WHAT IS BEING ASKED:
Only the pictures should be left out; repeat the rest of the data exactly.

START STORED DATA

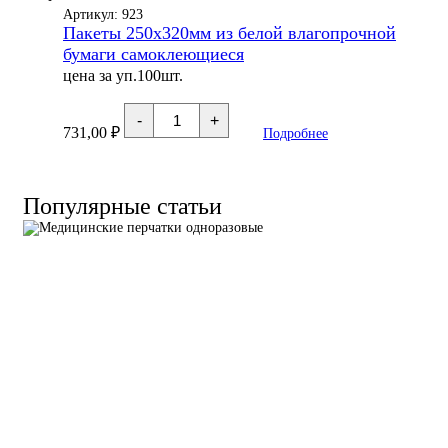
160/150
Артикул: 923
/
Пакеты 250х320мм из белой влагопрочной
1000тестов/
бумаги самоклеющиеся
уп
+
цена за уп.100шт.
журнал
257/
Количество
у
-
+
товара
731,00
₽
Подробнее
Пакеты
250х320мм
из
белой
влагопрочной
Популярные статьи
бумаги
самоклеющиеся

END STORED DATA

RESULT OF THIS EXERCISE:
160/150
Артикул: 923
/
Пакеты 250х320мм из белой влагопрочной
1000тестов/
бумаги самоклеющиеся
уп
+
цена за уп.100шт.
журнал
257/
Количество
у
-
+
товара
731,00
₽
Подробнее
Пакеты
250х320мм
из
белой
влагопрочной
Популярные статьи
бумаги
самоклеющиеся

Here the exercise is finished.